------ Given information ------

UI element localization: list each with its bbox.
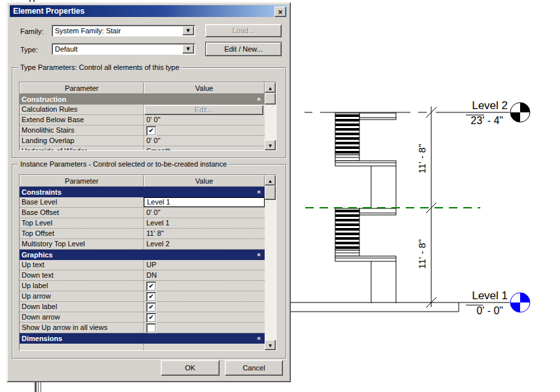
table-row: Extend Below Base 0' 0" [20,115,265,125]
table-row: Down label ✔ [20,302,265,312]
param-label: Multistory Top Level [20,239,144,249]
up-label-checkbox[interactable]: ✔ [146,282,156,291]
param-value[interactable]: 0' 0" [144,208,265,218]
type-dropdown[interactable]: Default ▼ [52,43,195,55]
param-label: Show Up arrow in all views [20,323,144,333]
instance-table-scrollbar[interactable]: ▲ ▼ [265,175,276,350]
scroll-down-icon[interactable]: ▼ [265,340,276,350]
group-row-dimensions[interactable]: Dimensions « [20,333,265,344]
level-1-elevation[interactable]: 0' - 0" [476,305,503,316]
level-2-name[interactable]: Level 2 [472,99,508,112]
type-value: Default [55,44,183,54]
level-2-elevation[interactable]: 23' - 4" [470,115,503,126]
stair-run-lower [335,208,396,303]
scroll-up-icon[interactable]: ▲ [265,175,276,186]
param-label [20,344,144,350]
show-up-arrow-checkbox[interactable] [146,323,156,333]
param-label: Calculation Rules [20,105,144,114]
param-label: Down arrow [20,312,144,322]
param-label: Extend Below Base [20,115,144,125]
collapse-chevron-icon[interactable]: « [255,336,262,340]
table-row: Top Level Level 1 [20,218,265,229]
column-header-parameter[interactable]: Parameter [20,175,144,187]
group-row-construction[interactable]: Construction « [20,94,265,105]
type-parameters-title: Type Parameters: Control all elements of… [18,63,182,71]
type-table-scrollbar[interactable]: ▲ ▼ [265,82,276,150]
level-1-head-icon[interactable] [510,293,530,312]
param-label: Base Level [20,197,144,207]
table-row: Show Up arrow in all views [20,323,265,333]
dialog-title: Element Properties [13,7,84,16]
param-value: ✔ [144,302,265,312]
background-drawing-line [35,381,37,392]
family-dropdown[interactable]: System Family: Stair ▼ [52,25,195,37]
param-label: Down label [20,302,144,312]
monolithic-stairs-checkbox[interactable]: ✔ [146,126,156,136]
table-row: Down text DN [20,270,265,281]
scrollbar-thumb[interactable] [265,186,276,200]
column-header-parameter[interactable]: Parameter [20,82,144,94]
param-label: Top Level [20,218,144,228]
param-value[interactable]: 0' 0" [144,115,265,125]
dialog-titlebar: Element Properties [10,5,287,17]
param-value[interactable]: UP [144,260,265,270]
type-label: Type: [20,46,38,54]
background-drawing-line [38,381,39,392]
down-arrow-checkbox[interactable]: ✔ [146,313,156,323]
collapse-chevron-icon[interactable]: « [255,253,262,257]
dimension-text-lower[interactable]: 11' - 8" [416,239,427,269]
table-row: Monolithic Stairs ✔ [20,125,265,136]
scrollbar-thumb[interactable] [265,93,276,105]
param-label: Down text [20,270,144,280]
ok-button[interactable]: OK [161,360,220,376]
close-icon[interactable]: × [274,7,286,17]
chevron-down-icon[interactable]: ▼ [182,44,194,54]
column-header-value[interactable]: Value [144,82,265,94]
table-row-clipped [20,344,265,350]
param-value[interactable]: 11' 8" [144,229,265,238]
collapse-chevron-icon[interactable]: « [255,190,262,194]
dimension-text-upper[interactable]: 11' - 8" [416,144,427,173]
table-row: Up text UP [20,260,265,270]
element-properties-dialog: Element Properties × Family: System Fami… [7,2,291,382]
table-row: Up arrow ✔ [20,291,265,302]
type-parameters-table: Parameter Value Construction « Calculati… [19,82,276,151]
edit-new-button[interactable]: Edit / New... [205,42,282,56]
stair-section-drawing: 11' - 8" 11' - 8" Level 2 23' - 4" Level… [289,0,560,392]
level-2-head-icon[interactable] [510,103,530,122]
collapse-chevron-icon[interactable]: « [255,97,262,101]
chevron-down-icon[interactable]: ▼ [182,26,194,35]
param-value[interactable]: Smooth [144,146,265,151]
table-row: Calculation Rules Edit... [20,105,265,115]
group-row-graphics[interactable]: Graphics « [20,250,265,260]
floor-slab [289,302,459,312]
scroll-down-icon[interactable]: ▼ [265,140,276,150]
table-row: Up label ✔ [20,281,265,291]
background-drawing-line [41,381,41,392]
down-label-checkbox[interactable]: ✔ [146,302,156,312]
table-row: Landing Overlap 0' 0" [20,136,265,146]
level-1-name[interactable]: Level 1 [472,289,508,302]
param-value[interactable]: Level 2 [144,239,265,249]
instance-parameters-table: Parameter Value Constraints « Base Level… [19,174,276,351]
param-label: Up label [20,281,144,291]
param-label: Up arrow [20,291,144,301]
cancel-button[interactable]: Cancel [225,360,283,376]
param-value[interactable]: DN [144,270,265,280]
table-row: Base Offset 0' 0" [20,208,265,218]
up-arrow-checkbox[interactable]: ✔ [146,292,156,302]
column-header-value[interactable]: Value [144,175,265,187]
load-button[interactable]: Load... [205,24,282,37]
param-label: Up text [20,260,144,270]
table-row: Underside of Winder Smooth [20,146,265,151]
family-label: Family: [20,27,43,35]
scroll-up-icon[interactable]: ▲ [265,82,276,93]
group-row-constraints[interactable]: Constraints « [20,187,265,197]
param-label: Base Offset [20,208,144,218]
param-value[interactable]: Level 1 [144,218,265,228]
stair-run-upper [335,113,396,208]
edit-calculation-rules-button[interactable]: Edit... [144,105,263,115]
param-label: Underside of Winder [20,146,144,151]
base-level-value-field[interactable]: Level 1 [144,197,265,207]
param-value[interactable]: 0' 0" [144,136,265,146]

------

## [Task directions]
What you give back should match the entries above exactly, except that pictures are dropped.

## [Response to this exercise]
UI element localization: list each with its bbox.
table-row: Extend Below Base 0' 0" [20,115,265,125]
table-row: Down label ✔ [20,302,265,312]
param-label: Multistory Top Level [20,239,144,249]
up-label-checkbox[interactable]: ✔ [146,282,156,291]
param-value[interactable]: 0' 0" [144,208,265,218]
type-dropdown[interactable]: Default ▼ [52,43,195,55]
param-label: Show Up arrow in all views [20,323,144,333]
instance-table-scrollbar[interactable]: ▲ ▼ [265,175,276,350]
scroll-down-icon[interactable]: ▼ [265,340,276,350]
group-row-dimensions[interactable]: Dimensions « [20,333,265,344]
level-1-elevation[interactable]: 0' - 0" [476,305,503,316]
level-2-name[interactable]: Level 2 [472,99,508,112]
type-value: Default [55,44,183,54]
level-2-elevation[interactable]: 23' - 4" [470,115,503,126]
stair-run-lower [335,208,396,303]
scroll-up-icon[interactable]: ▲ [265,175,276,186]
param-label [20,344,144,350]
show-up-arrow-checkbox[interactable] [146,323,156,333]
param-label: Calculation Rules [20,105,144,114]
param-label: Down arrow [20,312,144,322]
param-label: Extend Below Base [20,115,144,125]
collapse-chevron-icon[interactable]: « [255,336,262,340]
table-row: Top Level Level 1 [20,218,265,229]
column-header-parameter[interactable]: Parameter [20,175,144,187]
group-row-construction[interactable]: Construction « [20,94,265,105]
type-parameters-title: Type Parameters: Control all elements of… [18,63,182,71]
type-table-scrollbar[interactable]: ▲ ▼ [265,82,276,150]
level-1-head-icon[interactable] [510,293,530,312]
param-label: Base Level [20,197,144,207]
table-row: Show Up arrow in all views [20,323,265,333]
dialog-title: Element Properties [13,7,84,16]
param-value: ✔ [144,302,265,312]
background-drawing-line [35,381,37,392]
family-dropdown[interactable]: System Family: Stair ▼ [52,25,195,37]
param-label: Down label [20,302,144,312]
monolithic-stairs-checkbox[interactable]: ✔ [146,126,156,136]
table-row: Down text DN [20,270,265,281]
scrollbar-thumb[interactable] [265,186,276,200]
column-header-parameter[interactable]: Parameter [20,82,144,94]
param-label: Top Level [20,218,144,228]
param-value[interactable]: 0' 0" [144,115,265,125]
dialog-titlebar: Element Properties [10,5,287,17]
param-value[interactable]: UP [144,260,265,270]
type-label: Type: [20,46,38,54]
background-drawing-line [38,381,39,392]
down-arrow-checkbox[interactable]: ✔ [146,313,156,323]
collapse-chevron-icon[interactable]: « [255,253,262,257]
dimension-text-lower[interactable]: 11' - 8" [416,239,427,269]
table-row: Monolithic Stairs ✔ [20,125,265,136]
scrollbar-thumb[interactable] [265,93,276,105]
param-label: Down text [20,270,144,280]
ok-button[interactable]: OK [161,360,220,376]
close-icon[interactable]: × [274,7,286,17]
chevron-down-icon[interactable]: ▼ [182,44,194,54]
column-header-value[interactable]: Value [144,82,265,94]
table-row-clipped [20,344,265,350]
param-value[interactable]: 11' 8" [144,229,265,238]
collapse-chevron-icon[interactable]: « [255,190,262,194]
dimension-text-upper[interactable]: 11' - 8" [416,144,427,173]
table-row: Up text UP [20,260,265,270]
element-properties-dialog: Element Properties × Family: System Fami… [7,2,291,382]
table-row: Up arrow ✔ [20,291,265,302]
type-parameters-table: Parameter Value Construction « Calculati… [19,82,276,151]
edit-new-button[interactable]: Edit / New... [205,42,282,56]
stair-section-drawing: 11' - 8" 11' - 8" Level 2 23' - 4" Level… [289,0,560,392]
level-2-head-icon[interactable] [510,103,530,122]
collapse-chevron-icon[interactable]: « [255,97,262,101]
chevron-down-icon[interactable]: ▼ [182,26,194,35]
param-value[interactable]: Smooth [144,146,265,151]
table-row: Calculation Rules Edit... [20,105,265,115]
group-row-graphics[interactable]: Graphics « [20,250,265,260]
floor-slab [289,302,459,312]
scroll-down-icon[interactable]: ▼ [265,140,276,150]
table-row: Up label ✔ [20,281,265,291]
background-drawing-line [41,381,41,392]
down-label-checkbox[interactable]: ✔ [146,302,156,312]
table-row: Landing Overlap 0' 0" [20,136,265,146]
level-1-name[interactable]: Level 1 [472,289,508,302]
param-value[interactable]: Level 2 [144,239,265,249]
instance-parameters-table: Parameter Value Constraints « Base Level… [19,174,276,351]
param-label: Up label [20,281,144,291]
param-label: Up arrow [20,291,144,301]
cancel-button[interactable]: Cancel [225,360,283,376]
param-value[interactable]: DN [144,270,265,280]
table-row: Base Offset 0' 0" [20,208,265,218]
up-arrow-checkbox[interactable]: ✔ [146,292,156,302]
column-header-value[interactable]: Value [144,175,265,187]
load-button[interactable]: Load... [205,24,282,37]
param-label: Up text [20,260,144,270]
table-row: Underside of Winder Smooth [20,146,265,151]
family-label: Family: [20,27,43,35]
scroll-up-icon[interactable]: ▲ [265,82,276,93]
group-row-constraints[interactable]: Constraints « [20,187,265,197]
param-label: Base Offset [20,208,144,218]
param-value[interactable]: Level 1 [144,218,265,228]
stair-run-upper [335,113,396,208]
edit-calculation-rules-button[interactable]: Edit... [144,105,263,115]
param-label: Underside of Winder [20,146,144,151]
base-level-value-field[interactable]: Level 1 [144,197,265,207]
param-value[interactable]: 0' 0" [144,136,265,146]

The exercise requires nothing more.